La Città metropolitana di Genova al
momento della sua nascita poteva vantare un “indice di Apgar” migliore rispetto
ad altre, ed ha iniziato subito a svolgere le proprie attività sia a livello
politico, con un intenso lavoro dell’Assemblea, del Consiglio, dei Consiglieri
delegati e del Sindaco metropolitano, sia a livello tecnico con la
predisposizione di documenti, atti, proposte deliberative che attengono alle
funzioni fondamentali dell’area metropolitana: la pianificazione strategica e
territoriale, l’organizzazione dei servizi sovracomunali, l’esercizio delle
deleghe ancora attive.
E poi? Come è cresciuto questo nuovo Ente,
sul quale si concentravano le attese di chi sperava in un radicale rinnovamento
delle Autonomie locali, e di chi credeva che il nuovo arrivato avrebbe non solo
fornito ai cittadini migliori servizi con minori costi, ma soprattutto dato un
decisivo stimolo allo sviluppo economico ed al riassetto territoriale
dell’intero Paese? Purtroppo – inutile nascondercelo - il bilancio
del primo anno di vita delle Città metropolitane italiane non è positivo, per
diversi motivi che proviamo a evidenziare. Il problema minore sono i
pochi risultati concreti ottenuti: nessuna persona dotata di buon senso poteva
aspettarsi concrete realizzazioni da parte di Enti appena costituiti, i cui
Amministratori sono di secondo livello (cioè devono affrontare tutte le
complessità del nuovo soggetto pubblico continuando a svolgere le medesime
attività di prima per i propri diretti elettori), e sono chiamati a svolgere
gravose incombenze per l’area metropolitana a titolo gratuito.
La
questione che tutti sottolineano riguarda le difficoltà economiche, generate
dai tagli a bilanci, insostenibili e incomprensibili per Enti di nuova
formazione che inevitabilmente devono investire per creare quelle opportunità
di sviluppo strategico del territorio che costituiscono il DNA non solo di
quelle italiane, ma di tutte le Città metropolitane del mondo.
Da
queste considerazioni emerge un altro motivo di fondo che solo ora comincia
timidamente a filtrare sui media: le Città metropolitane hanno molti e potenti
nemici.

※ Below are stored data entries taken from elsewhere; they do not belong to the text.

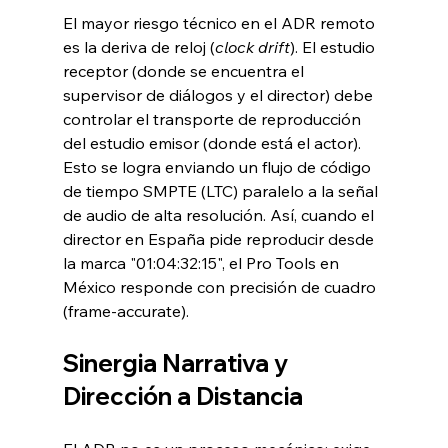
El mayor riesgo técnico en el ADR remoto 
es la deriva de reloj (
clock drift
). El estudio 
receptor (donde se encuentra el 
supervisor de diálogos y el director) debe 
controlar el transporte de reproducción 
del estudio emisor (donde está el actor). 
Esto se logra enviando un flujo de código 
de tiempo SMPTE (LTC) paralelo a la señal 
de audio de alta resolución. Así, cuando el 
director en España pide reproducir desde 
la marca "01:04:32:15", el Pro Tools en 
México responde con precisión de cuadro 
(frame-accurate).
Sinergia Narrativa y 
Dirección a Distancia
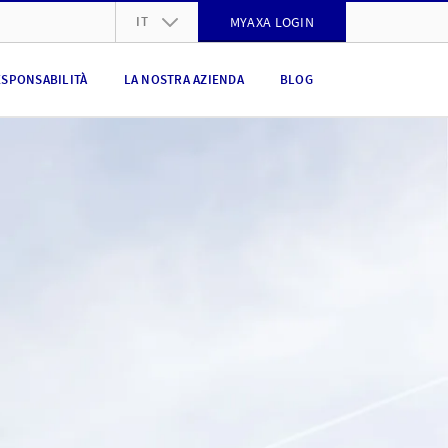
IT
MYAXA LOGIN
DE
ESPONSABILITÀ
LA NOSTRA AZIENDA
BLOG
FR
IT
EN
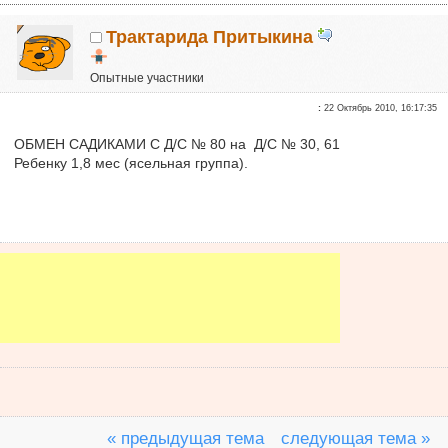
Трактарида Притыкина
Опытные участники
Репутация:
0
:
22 Октябрь 2010, 16:17:35
ОБМЕН САДИКАМИ С Д/С № 80 на Д/С № 30, 61
Ребенку 1,8 мес (ясельная группа).
« предыдущая тема
следующая тема »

Soprattutto le Regioni, che si sentono minacciate dallo Stato che ha
ripreso funzioni di indirizzo nel governo del territorio eliminando la
legislazione concorrente, e dai nuovi Enti metropolitani, certamente più agili
e idonei a conseguire successi sul fronte dello sviluppo strategico. Ma anche
altri soggetti mal sopportano il cambiamento, ignorando i benefici che da
questo ci si può attendere: alcuni organi dello Stato, alcune categorie del
mondo economico e finanziario interessate a mantenere lo status quo, ma anche
il mondo dell’informazione che, invece di coinvolgere il più ampio pubblico,
continua ad ignorare che le Città metropolitane ormai esistono.
A
mio parere però il problema più grave è che lo stesso personale tecnico e
politico delle Città metropolitano sta perdendo la speranza. Circolano battute
del genere: “La Città metropolitana è la Provincia con un altro nome, ma senza
soldi”. L’obiettivo è sopravvivere anziché vivere e si evita così di assumere
quel ruolo guida per lo sviluppo del territorio che consentirebbe alla Città
metropolitana di occupare lo spazio che le spetta di diritto e intraprendere
azioni che richiedono motivazione e visione prospettica prima ancora di
mobilitare risorse.
Cara Città metropolitana, visto che nessuno
ancora lo ha fatto, vorrei augurarti un buon compleanno e pensare che il 2016 e
gli anni che verranno vedranno finalmente le tue capacità vitali emergere a
dispetto di chi scommette sulla tua sconfitta e saranno gli anni nei quali
aprirci ad una dimensione europea di sviluppo e di pace.